▸ RECORDS PROVIDED
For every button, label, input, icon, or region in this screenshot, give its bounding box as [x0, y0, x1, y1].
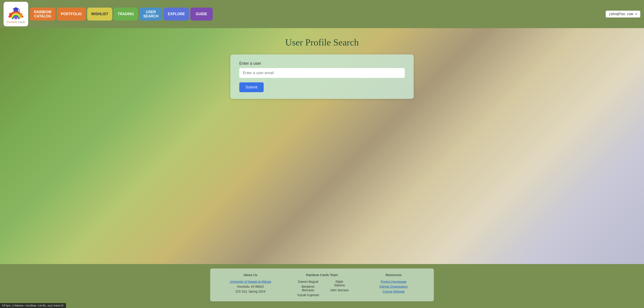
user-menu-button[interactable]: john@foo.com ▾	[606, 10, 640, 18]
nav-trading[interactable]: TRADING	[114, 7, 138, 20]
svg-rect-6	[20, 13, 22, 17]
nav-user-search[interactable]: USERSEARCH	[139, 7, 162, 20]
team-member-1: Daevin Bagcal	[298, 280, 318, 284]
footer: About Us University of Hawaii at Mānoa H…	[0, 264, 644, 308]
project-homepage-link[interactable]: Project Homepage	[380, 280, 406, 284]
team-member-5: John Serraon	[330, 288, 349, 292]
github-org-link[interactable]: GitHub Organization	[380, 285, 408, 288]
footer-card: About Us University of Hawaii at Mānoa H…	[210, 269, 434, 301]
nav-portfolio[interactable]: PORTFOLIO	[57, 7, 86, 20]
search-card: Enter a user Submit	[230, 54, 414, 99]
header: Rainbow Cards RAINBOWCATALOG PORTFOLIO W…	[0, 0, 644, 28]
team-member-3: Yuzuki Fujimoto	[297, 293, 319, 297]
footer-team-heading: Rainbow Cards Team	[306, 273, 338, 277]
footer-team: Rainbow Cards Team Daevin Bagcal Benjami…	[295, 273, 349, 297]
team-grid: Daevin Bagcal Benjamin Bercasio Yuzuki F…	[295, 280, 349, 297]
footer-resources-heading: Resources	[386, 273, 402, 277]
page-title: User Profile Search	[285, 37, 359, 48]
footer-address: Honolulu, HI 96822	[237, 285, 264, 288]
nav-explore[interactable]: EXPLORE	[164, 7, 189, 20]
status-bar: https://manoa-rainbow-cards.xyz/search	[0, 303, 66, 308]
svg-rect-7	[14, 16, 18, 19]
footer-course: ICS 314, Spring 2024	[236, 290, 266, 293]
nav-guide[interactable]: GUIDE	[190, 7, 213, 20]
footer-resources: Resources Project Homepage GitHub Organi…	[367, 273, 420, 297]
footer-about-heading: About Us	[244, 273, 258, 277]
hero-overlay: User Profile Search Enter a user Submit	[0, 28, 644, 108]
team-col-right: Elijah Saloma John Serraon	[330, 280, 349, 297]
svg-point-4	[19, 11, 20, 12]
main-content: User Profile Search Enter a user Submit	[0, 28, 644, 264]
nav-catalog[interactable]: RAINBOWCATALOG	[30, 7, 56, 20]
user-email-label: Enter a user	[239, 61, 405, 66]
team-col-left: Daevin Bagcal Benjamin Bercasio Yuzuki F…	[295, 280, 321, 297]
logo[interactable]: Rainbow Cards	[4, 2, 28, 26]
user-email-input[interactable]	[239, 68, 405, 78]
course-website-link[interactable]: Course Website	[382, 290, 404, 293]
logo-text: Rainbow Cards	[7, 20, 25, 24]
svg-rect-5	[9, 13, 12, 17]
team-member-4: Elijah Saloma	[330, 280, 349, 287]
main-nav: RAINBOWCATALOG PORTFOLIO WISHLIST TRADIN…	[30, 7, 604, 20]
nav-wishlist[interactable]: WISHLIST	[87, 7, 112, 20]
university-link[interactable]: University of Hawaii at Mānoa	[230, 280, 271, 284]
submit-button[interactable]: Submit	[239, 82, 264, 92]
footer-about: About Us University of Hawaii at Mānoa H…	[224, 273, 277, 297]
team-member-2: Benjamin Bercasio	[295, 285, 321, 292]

▸ TASK DIRECTIONS
Only the text is to be copied: please reproduce the records exactly and drop the pictures.

▸ ANSWER SECTION
For every button, label, input, icon, or region in this screenshot, give its bounding box as [x0, y0, x1, y1].
user-menu-button[interactable]: john@foo.com ▾	[606, 10, 640, 18]
nav-trading[interactable]: TRADING	[114, 7, 138, 20]
svg-rect-6	[20, 13, 22, 17]
nav-user-search[interactable]: USERSEARCH	[139, 7, 162, 20]
team-member-1: Daevin Bagcal	[298, 280, 318, 284]
footer: About Us University of Hawaii at Mānoa H…	[0, 264, 644, 308]
project-homepage-link[interactable]: Project Homepage	[380, 280, 406, 284]
team-member-5: John Serraon	[330, 288, 349, 292]
github-org-link[interactable]: GitHub Organization	[380, 285, 408, 288]
footer-card: About Us University of Hawaii at Mānoa H…	[210, 269, 434, 301]
nav-portfolio[interactable]: PORTFOLIO	[57, 7, 86, 20]
search-card: Enter a user Submit	[230, 54, 414, 99]
header: Rainbow Cards RAINBOWCATALOG PORTFOLIO W…	[0, 0, 644, 28]
team-member-3: Yuzuki Fujimoto	[297, 293, 319, 297]
footer-team-heading: Rainbow Cards Team	[306, 273, 338, 277]
footer-team: Rainbow Cards Team Daevin Bagcal Benjami…	[295, 273, 349, 297]
team-grid: Daevin Bagcal Benjamin Bercasio Yuzuki F…	[295, 280, 349, 297]
footer-resources-heading: Resources	[386, 273, 402, 277]
page-title: User Profile Search	[285, 37, 359, 48]
footer-address: Honolulu, HI 96822	[237, 285, 264, 288]
nav-explore[interactable]: EXPLORE	[164, 7, 189, 20]
status-bar: https://manoa-rainbow-cards.xyz/search	[0, 303, 66, 308]
svg-rect-7	[14, 16, 18, 19]
footer-course: ICS 314, Spring 2024	[236, 290, 266, 293]
nav-guide[interactable]: GUIDE	[190, 7, 213, 20]
footer-resources: Resources Project Homepage GitHub Organi…	[367, 273, 420, 297]
footer-about-heading: About Us	[244, 273, 258, 277]
hero-overlay: User Profile Search Enter a user Submit	[0, 28, 644, 108]
team-col-right: Elijah Saloma John Serraon	[330, 280, 349, 297]
svg-point-4	[19, 11, 20, 12]
main-content: User Profile Search Enter a user Submit	[0, 28, 644, 264]
nav-catalog[interactable]: RAINBOWCATALOG	[30, 7, 56, 20]
user-email-label: Enter a user	[239, 61, 405, 66]
team-col-left: Daevin Bagcal Benjamin Bercasio Yuzuki F…	[295, 280, 321, 297]
logo[interactable]: Rainbow Cards	[4, 2, 28, 26]
user-email-input[interactable]	[239, 68, 405, 78]
course-website-link[interactable]: Course Website	[382, 290, 404, 293]
logo-text: Rainbow Cards	[7, 20, 25, 24]
svg-rect-5	[9, 13, 12, 17]
team-member-4: Elijah Saloma	[330, 280, 349, 287]
main-nav: RAINBOWCATALOG PORTFOLIO WISHLIST TRADIN…	[30, 7, 604, 20]
nav-wishlist[interactable]: WISHLIST	[87, 7, 112, 20]
university-link[interactable]: University of Hawaii at Mānoa	[230, 280, 271, 284]
submit-button[interactable]: Submit	[239, 82, 264, 92]
footer-about: About Us University of Hawaii at Mānoa H…	[224, 273, 277, 297]
team-member-2: Benjamin Bercasio	[295, 285, 321, 292]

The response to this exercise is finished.